Maintaining the current status was not originally an option in the plebiscite, but was added at the request of the US Department of Justice.
The two major parties on the island, the pro-commonwealth Popular Democratic Party (PDP) and the Puerto Rico Independence Party (PIP) boycotted the plebicite. The PDP tried to spin the results as a loss for statehood, which was supported by the ruling New Progressive Party (NPP) and the NPP governor of Puerto Rico, Ricardo Rosselló.
"The collective well-being surpasses individual interests and the country understood that," Hector Ferrer, the president of the PDP, said. "Eight out of 10 voters responded to the boycott. The boycott defeated statehood today. Time has proven us right. The greatly defeated today, besides statehood, is Ricardo Rosselló," Ferrer said.

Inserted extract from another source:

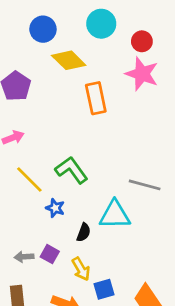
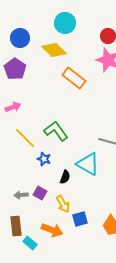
cyan circle: (101, 24) -> (65, 23), moved
blue circle: (43, 29) -> (20, 38), moved
orange rectangle: (96, 98) -> (74, 78), turned -40
cyan triangle: (115, 215) -> (88, 164), turned 30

Worley, a founder of the pro-independence Republican Independence Movement (MIRE), doesn't buy that framing.
"The boycott from the other parties should take nothing from the results," Worley tells reason. "Consider the mid-term congressional elections, no member of Congress has ever stepped down due to low turnout in the midterms. That will be the strongest argument the [ruling New Progressive Party] NPP will have. They will push forward; elections have consequences."
Rosselló indicated if the plebiscite passed the government would follow the "Tennessee plan," sending a delegation to Congress and trying to force the body to recognize statehood.
"Statehood offers the most practical civil rights guarantee and long term access to U.S. markets and thus world markets by virtue of being a permanent part of the U.S," Worley says. "It also fulfills the most egregious shortcoming of any territorial status: lack of voting rights. The 3.5 million people in Puerto Rico cannot vote for president and have only one non-voting member of congress to represent them."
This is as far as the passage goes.